• [ACTIVITY]:
All of the entries need to be repeated exactly. Leave nothing out.

• [PROVIDED RECORDS]:
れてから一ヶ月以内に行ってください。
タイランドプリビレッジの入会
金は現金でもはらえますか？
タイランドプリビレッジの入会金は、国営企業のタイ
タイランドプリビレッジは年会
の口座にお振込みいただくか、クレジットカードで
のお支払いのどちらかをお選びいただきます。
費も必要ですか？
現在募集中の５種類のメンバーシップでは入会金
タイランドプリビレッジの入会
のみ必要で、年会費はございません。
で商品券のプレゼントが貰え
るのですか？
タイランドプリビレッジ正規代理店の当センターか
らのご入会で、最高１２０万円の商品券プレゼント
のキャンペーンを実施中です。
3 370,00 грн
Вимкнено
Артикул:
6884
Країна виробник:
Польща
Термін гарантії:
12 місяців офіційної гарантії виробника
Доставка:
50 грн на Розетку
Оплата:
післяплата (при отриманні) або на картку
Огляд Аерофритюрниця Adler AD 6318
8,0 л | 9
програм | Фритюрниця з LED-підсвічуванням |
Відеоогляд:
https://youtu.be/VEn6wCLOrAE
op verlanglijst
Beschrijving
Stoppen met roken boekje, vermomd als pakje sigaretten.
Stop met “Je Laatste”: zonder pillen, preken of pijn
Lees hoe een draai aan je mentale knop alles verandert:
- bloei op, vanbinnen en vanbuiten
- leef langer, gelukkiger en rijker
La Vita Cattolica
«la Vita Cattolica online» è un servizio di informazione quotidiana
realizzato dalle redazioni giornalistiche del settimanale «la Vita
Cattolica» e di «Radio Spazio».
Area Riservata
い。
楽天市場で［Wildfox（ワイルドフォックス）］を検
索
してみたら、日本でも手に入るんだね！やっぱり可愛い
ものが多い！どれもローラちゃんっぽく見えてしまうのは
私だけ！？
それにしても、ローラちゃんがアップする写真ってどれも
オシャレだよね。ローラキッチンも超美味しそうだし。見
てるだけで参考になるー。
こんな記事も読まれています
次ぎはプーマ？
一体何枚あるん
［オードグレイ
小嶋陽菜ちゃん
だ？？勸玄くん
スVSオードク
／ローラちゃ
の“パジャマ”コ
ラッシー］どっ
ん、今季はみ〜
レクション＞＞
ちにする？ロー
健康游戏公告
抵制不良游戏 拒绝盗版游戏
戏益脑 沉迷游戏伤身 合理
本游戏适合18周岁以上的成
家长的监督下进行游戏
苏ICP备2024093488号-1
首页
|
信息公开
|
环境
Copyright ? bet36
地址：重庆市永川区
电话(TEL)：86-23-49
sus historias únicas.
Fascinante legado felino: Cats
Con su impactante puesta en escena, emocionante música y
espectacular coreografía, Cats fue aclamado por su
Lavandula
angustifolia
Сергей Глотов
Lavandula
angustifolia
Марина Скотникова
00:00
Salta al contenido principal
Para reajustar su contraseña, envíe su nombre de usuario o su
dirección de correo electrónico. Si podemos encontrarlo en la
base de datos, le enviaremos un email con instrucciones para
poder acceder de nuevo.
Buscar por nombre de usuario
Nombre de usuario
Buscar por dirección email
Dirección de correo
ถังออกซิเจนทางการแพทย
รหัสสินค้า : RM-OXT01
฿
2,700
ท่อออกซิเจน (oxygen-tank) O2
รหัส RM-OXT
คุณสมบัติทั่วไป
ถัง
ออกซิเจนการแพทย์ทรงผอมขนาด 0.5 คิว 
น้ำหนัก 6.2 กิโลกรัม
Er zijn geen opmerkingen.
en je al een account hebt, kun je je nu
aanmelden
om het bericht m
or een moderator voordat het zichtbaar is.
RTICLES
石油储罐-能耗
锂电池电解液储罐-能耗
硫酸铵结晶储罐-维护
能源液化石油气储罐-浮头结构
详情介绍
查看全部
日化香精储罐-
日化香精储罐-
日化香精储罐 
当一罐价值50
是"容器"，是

• [THE COMPLETED TASK]:
れてから一ヶ月以内に行ってください。
タイランドプリビレッジの入会
金は現金でもはらえますか？
タイランドプリビレッジの入会金は、国営企業のタイ
タイランドプリビレッジは年会
の口座にお振込みいただくか、クレジットカードで
のお支払いのどちらかをお選びいただきます。
費も必要ですか？
現在募集中の５種類のメンバーシップでは入会金
タイランドプリビレッジの入会
のみ必要で、年会費はございません。
で商品券のプレゼントが貰え
るのですか？
タイランドプリビレッジ正規代理店の当センターか
らのご入会で、最高１２０万円の商品券プレゼント
のキャンペーンを実施中です。
3 370,00 грн
Вимкнено
Артикул:
6884
Країна виробник:
Польща
Термін гарантії:
12 місяців офіційної гарантії виробника
Доставка:
50 грн на Розетку
Оплата:
післяплата (при отриманні) або на картку
Огляд Аерофритюрниця Adler AD 6318
8,0 л | 9
програм | Фритюрниця з LED-підсвічуванням |
Відеоогляд:
https://youtu.be/VEn6wCLOrAE
op verlanglijst
Beschrijving
Stoppen met roken boekje, vermomd als pakje sigaretten.
Stop met “Je Laatste”: zonder pillen, preken of pijn
Lees hoe een draai aan je mentale knop alles verandert:
- bloei op, vanbinnen en vanbuiten
- leef langer, gelukkiger en rijker
La Vita Cattolica
«la Vita Cattolica online» è un servizio di informazione quotidiana
realizzato dalle redazioni giornalistiche del settimanale «la Vita
Cattolica» e di «Radio Spazio».
Area Riservata
い。
楽天市場で［Wildfox（ワイルドフォックス）］を検
索
してみたら、日本でも手に入るんだね！やっぱり可愛い
ものが多い！どれもローラちゃんっぽく見えてしまうのは
私だけ！？
それにしても、ローラちゃんがアップする写真ってどれも
オシャレだよね。ローラキッチンも超美味しそうだし。見
てるだけで参考になるー。
こんな記事も読まれています
次ぎはプーマ？
一体何枚あるん
［オードグレイ
小嶋陽菜ちゃん
だ？？勸玄くん
スVSオードク
／ローラちゃ
の“パジャマ”コ
ラッシー］どっ
ん、今季はみ〜
レクション＞＞
ちにする？ロー
健康游戏公告
抵制不良游戏 拒绝盗版游戏
戏益脑 沉迷游戏伤身 合理
本游戏适合18周岁以上的成
家长的监督下进行游戏
苏ICP备2024093488号-1
首页
|
信息公开
|
环境
Copyright ? bet36
地址：重庆市永川区
电话(TEL)：86-23-49
sus historias únicas.
Fascinante legado felino: Cats
Con su impactante puesta en escena, emocionante música y
espectacular coreografía, Cats fue aclamado por su
Lavandula
angustifolia
Сергей Глотов
Lavandula
angustifolia
Марина Скотникова
00:00
Salta al contenido principal
Para reajustar su contraseña, envíe su nombre de usuario o su
dirección de correo electrónico. Si podemos encontrarlo en la
base de datos, le enviaremos un email con instrucciones para
poder acceder de nuevo.
Buscar por nombre de usuario
Nombre de usuario
Buscar por dirección email
Dirección de correo
ถังออกซิเจนทางการแพทย
รหัสสินค้า : RM-OXT01
฿
2,700
ท่อออกซิเจน (oxygen-tank) O2
รหัส RM-OXT
คุณสมบัติทั่วไป
ถัง
ออกซิเจนการแพทย์ทรงผอมขนาด 0.5 คิว 
น้ำหนัก 6.2 กิโลกรัม
Er zijn geen opmerkingen.
en je al een account hebt, kun je je nu
aanmelden
om het bericht m
or een moderator voordat het zichtbaar is.
RTICLES
石油储罐-能耗
锂电池电解液储罐-能耗
硫酸铵结晶储罐-维护
能源液化石油气储罐-浮头结构
详情介绍
查看全部
日化香精储罐-
日化香精储罐-
日化香精储罐 
当一罐价值50
是"容器"，是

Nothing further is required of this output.